In response, we’re starting to see networks mimic cable content. Most recently, FOX has pushed their new Kevin Bacon star vehicle The Following as their version of a gritty cable drama. The motivation for this comes from the series’ content (it’s about a serial killer). But the show itself is largely an empty exercise in screen violence. FOX here is mimicking the violence possible to portray on cable, but not the substance. It seems like the network is too focused on what shows on cable can “get away with” that network shows can’t, rather than focusing on why those cable shows use that subject matter. Breaking Bad isn’t there for us to shake our heads at violence and drugs, it’s a character study of a desperate man making poor decisions that quickly deteriorate his moral being. The Following is pretty much a show that exists so we can stare at fake blood and think “oooo, how edgy! Can you believe we’re seeing this on network TV?!?!”
Bacon plays Ryan Hardy, a hardened former FBI agent. Bacon is a capable actor, and he more than anyone else in the cast gives these goofy scripts some sense of gravity. But the story itself is too ludicrous to suspend disbelief. The serial killer in question, Joe Carroll (played by James Purefoy, struggling to make the lines not sound ridiculous), currently incarcerated, has apparently used the internet in the prison library to amass an army of followers/admirers, creating some sort of chat-room fueled serial killer cult. Hardy then spends the series catching these followers and sparring with Carroll in prison. The show uses goofy Edgar Allen Poe references as plot devices that become grating very quickly.
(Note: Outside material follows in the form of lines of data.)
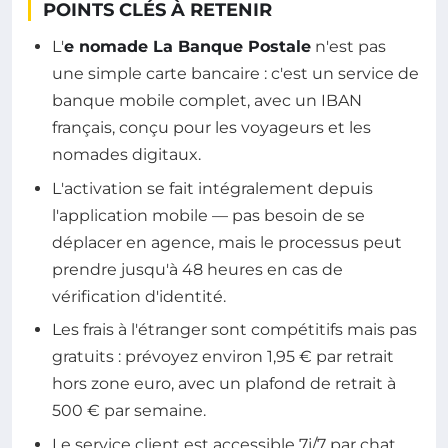
POINTS CLÉS À RETENIR
L'
e nomade La Banque Postale
n'est pas
une simple carte bancaire : c'est un service de
banque mobile complet, avec un IBAN
français, conçu pour les voyageurs et les
nomades digitaux.
L'activation se fait intégralement depuis
l'application mobile — pas besoin de se
déplacer en agence, mais le processus peut
prendre jusqu'à 48 heures en cas de
vérification d'identité.
Les frais à l'étranger sont compétitifs mais pas
gratuits : prévoyez environ 1,95 € par retrait
hors zone euro, avec un plafond de retrait à
500 € par semaine.
Le service client est accessible 7j/7 par chat,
The characters, outside of Hardy, are all ciphers, speaking in mostly exposition with no real personality to latch onto or get invested in.
To a large extent, The Following seems to exist so FOX can say that they are “edgy.” This kind of shallow mimicking of prestige cable shows is a desperate tactic resulting in unremarkable work. If networks want to produce this kind of content, it’s done through good writing, not by finding excuses to splatter fake blood all over the set.